New discoveries #20

SatlasPretrain dataset, Data-Centric Land Cover Classification Challenge, Map-sat, How to deploy an ML model to Amazon SageMaker, From edge detection to deep learning & TorchGeo v0.5.0

Oct 03, 2023

Welcome to the 20th edition of the newsletter. I'm delighted to share that the newsletter now has almost 7k subscribers 🔥 This month's newsletter features the new SatlasPretrain dataset, designed for training foundational geospatial models. Building on last month's focus on the Prithvi-100M model, there's growing momentum in developing foundational datasets and models, hinting at far-reaching consequences for the field. This newsletter also highlights a generative AI paper, signalling yet another ascending trend with notable implications for the domain. Overall, I anticipate that 2023 could be a transformative year for deep learning with remote sensing imagery.

SatlasPretrain dataset

SatlasPretrain is a large-scale pre-training dataset which consists of Sentinel-2 images, NAIP images, corresponding labels, and metadata. It includes 302M labels under 137 categories and seven label types: points, polygons, polylines, properties, segmentation labels, regression labels, and classification labels. Rather than being tied to individual remote sensing images, the labels are associated with geographic coordinates (i.e., longitude latitude positions) and time ranges. This enables methods to make predictions from multiple images across time, as well as leverage long-range spatial context from neighbouring images.

Utilising SatlasPretrain for pre-training enhances average performance on seven downstream tasks by 18% over ImageNet and 6% over DOTA and iSAID. Weights for models based on SatlasNet, pre-trained on SatlasPretrain, are publicly available. Satlas, the platform, currently hosts four geospatial data products; wind turbines, solar farms, offshore platforms, and tree cover - which are generated using these pretrained weights.

The comprehensive nature of the SatlasPretrain dataset sets a new standard for pre-training datasets in the geospatial domain. What further distinguishes it is the geospatial and temporal indexing of these labels, which enables the training of models capable of making predictions that consider long-range spatial context and changes over time. I look forward to seeing what innovative approaches are enabled by the availability of this dataset.
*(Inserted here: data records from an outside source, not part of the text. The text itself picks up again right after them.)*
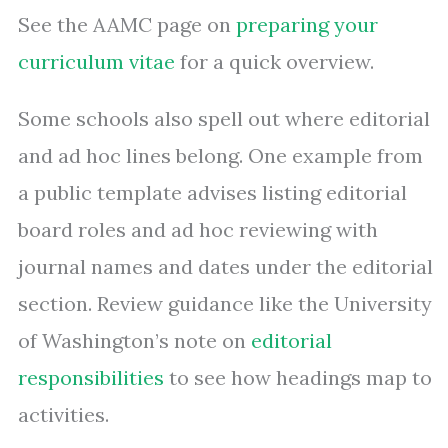
See the AAMC page on
preparing your
curriculum vitae
for a quick overview.
Some schools also spell out where editorial
and ad hoc lines belong. One example from
a public template advises listing editorial
board roles and ad hoc reviewing with
journal names and dates under the editorial
section. Review guidance like the University
of Washington’s note on
editorial
responsibilities
to see how headings map to
activities.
Data-Centric Land Cover Classification Challenge

The data-centric land cover classification challenge, as part of the Workshop on Machine Vision for Earth Observation (MVEO) and Environment Monitoring and the British Machine Vision Conference (BMVC) 2023, targets novel data-centric methods for selecting a core set of training samples in semantic segmentation tasks.

Participants are tasked with developing a ranking strategy that assigns a score to each sample from a pool of candidates, based on the sample's importance to training. The generated score/ranking will then inform the selection of a core set of training samples for a pre-defined U-Net classifier. Success is gauged by training the classifier multiple times with datasets of varying sizes according to the ranking/scores (e.g., using the top 1000 and top 500 samples) and calculating the average Jaccard index on an undisclosed test dataset.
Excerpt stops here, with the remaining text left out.